Could you output only the lines from the one containing "方… 第５話感想：コ□した相手に" through the last line of the data, both included?
Top of Records shown
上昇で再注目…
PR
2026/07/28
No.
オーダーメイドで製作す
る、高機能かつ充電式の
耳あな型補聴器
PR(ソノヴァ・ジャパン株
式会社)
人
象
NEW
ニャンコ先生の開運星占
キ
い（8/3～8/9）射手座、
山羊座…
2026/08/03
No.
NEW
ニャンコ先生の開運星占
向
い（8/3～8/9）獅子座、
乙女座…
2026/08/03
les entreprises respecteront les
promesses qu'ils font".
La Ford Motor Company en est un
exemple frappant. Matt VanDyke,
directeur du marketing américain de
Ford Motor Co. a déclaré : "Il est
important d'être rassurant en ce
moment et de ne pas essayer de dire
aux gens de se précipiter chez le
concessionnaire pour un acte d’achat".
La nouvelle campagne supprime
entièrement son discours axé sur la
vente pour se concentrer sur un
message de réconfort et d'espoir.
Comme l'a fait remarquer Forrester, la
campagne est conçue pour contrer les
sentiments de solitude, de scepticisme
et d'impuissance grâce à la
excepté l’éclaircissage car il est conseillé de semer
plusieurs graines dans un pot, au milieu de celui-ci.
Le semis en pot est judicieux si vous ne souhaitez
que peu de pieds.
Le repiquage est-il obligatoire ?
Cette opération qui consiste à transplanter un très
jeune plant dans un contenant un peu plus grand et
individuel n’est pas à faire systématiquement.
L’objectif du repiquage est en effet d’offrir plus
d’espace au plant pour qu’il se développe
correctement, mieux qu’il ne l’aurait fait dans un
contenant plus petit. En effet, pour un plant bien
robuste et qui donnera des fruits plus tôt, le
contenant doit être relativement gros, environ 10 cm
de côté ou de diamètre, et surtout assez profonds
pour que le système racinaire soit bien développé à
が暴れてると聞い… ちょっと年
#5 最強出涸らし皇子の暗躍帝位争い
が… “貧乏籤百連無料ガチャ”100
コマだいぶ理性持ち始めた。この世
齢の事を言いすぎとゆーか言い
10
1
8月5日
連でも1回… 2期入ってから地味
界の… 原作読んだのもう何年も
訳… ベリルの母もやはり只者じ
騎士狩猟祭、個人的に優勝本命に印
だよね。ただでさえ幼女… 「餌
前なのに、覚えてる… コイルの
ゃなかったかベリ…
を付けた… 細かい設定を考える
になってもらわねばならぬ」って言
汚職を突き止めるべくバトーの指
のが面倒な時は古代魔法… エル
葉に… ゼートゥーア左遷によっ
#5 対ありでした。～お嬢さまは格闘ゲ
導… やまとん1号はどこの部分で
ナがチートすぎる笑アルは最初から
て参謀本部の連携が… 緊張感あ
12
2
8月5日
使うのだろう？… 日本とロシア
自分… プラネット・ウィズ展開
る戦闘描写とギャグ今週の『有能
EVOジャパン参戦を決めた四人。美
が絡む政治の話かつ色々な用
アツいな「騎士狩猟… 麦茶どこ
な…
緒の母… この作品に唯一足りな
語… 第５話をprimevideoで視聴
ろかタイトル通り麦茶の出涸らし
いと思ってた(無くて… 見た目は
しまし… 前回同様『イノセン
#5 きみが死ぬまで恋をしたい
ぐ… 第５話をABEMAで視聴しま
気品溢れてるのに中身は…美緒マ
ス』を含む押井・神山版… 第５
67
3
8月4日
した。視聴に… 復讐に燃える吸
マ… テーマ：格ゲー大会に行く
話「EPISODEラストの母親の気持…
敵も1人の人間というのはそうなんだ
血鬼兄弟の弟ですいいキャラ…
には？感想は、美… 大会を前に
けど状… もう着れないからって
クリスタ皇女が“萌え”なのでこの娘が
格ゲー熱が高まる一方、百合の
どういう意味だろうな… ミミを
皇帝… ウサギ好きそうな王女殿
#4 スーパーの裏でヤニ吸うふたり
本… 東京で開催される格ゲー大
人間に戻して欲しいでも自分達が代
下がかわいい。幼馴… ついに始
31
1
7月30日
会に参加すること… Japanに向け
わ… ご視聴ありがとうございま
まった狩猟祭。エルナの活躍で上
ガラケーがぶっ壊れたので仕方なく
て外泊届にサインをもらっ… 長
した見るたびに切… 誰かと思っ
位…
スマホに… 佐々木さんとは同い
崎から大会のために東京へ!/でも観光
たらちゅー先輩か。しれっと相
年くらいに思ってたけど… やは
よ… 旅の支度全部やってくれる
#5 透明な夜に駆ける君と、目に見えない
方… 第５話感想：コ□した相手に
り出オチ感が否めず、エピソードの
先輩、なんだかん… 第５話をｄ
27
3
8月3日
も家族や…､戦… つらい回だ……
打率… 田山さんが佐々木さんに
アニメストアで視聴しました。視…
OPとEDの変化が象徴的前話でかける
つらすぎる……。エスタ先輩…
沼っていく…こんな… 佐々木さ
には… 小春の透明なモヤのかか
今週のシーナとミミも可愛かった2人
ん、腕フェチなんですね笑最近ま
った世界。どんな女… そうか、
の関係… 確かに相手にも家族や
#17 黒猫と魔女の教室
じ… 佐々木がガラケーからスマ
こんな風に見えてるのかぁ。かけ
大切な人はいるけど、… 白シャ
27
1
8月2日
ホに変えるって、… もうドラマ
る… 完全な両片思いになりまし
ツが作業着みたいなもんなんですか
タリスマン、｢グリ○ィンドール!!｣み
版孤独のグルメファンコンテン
Bottom of Records shown
- _Answer box_
方… 第５話感想：コ□した相手に
り出オチ感が否めず、エピソードの
先輩、なんだかん… 第５話をｄ
27
3
8月3日
も家族や…､戦… つらい回だ……
打率… 田山さんが佐々木さんに
アニメストアで視聴しました。視…
OPとEDの変化が象徴的前話でかける
つらすぎる……。エスタ先輩…
沼っていく…こんな… 佐々木さ
には… 小春の透明なモヤのかか
今週のシーナとミミも可愛かった2人
ん、腕フェチなんですね笑最近ま
った世界。どんな女… そうか、
の関係… 確かに相手にも家族や
#17 黒猫と魔女の教室
じ… 佐々木がガラケーからスマ
こんな風に見えてるのかぁ。かけ
大切な人はいるけど、… 白シャ
27
1
8月2日
ホに変えるって、… もうドラマ
る… 完全な両片思いになりまし
ツが作業着みたいなもんなんですか
タリスマン、｢グリ○ィンドール!!｣み
版孤独のグルメファンコンテン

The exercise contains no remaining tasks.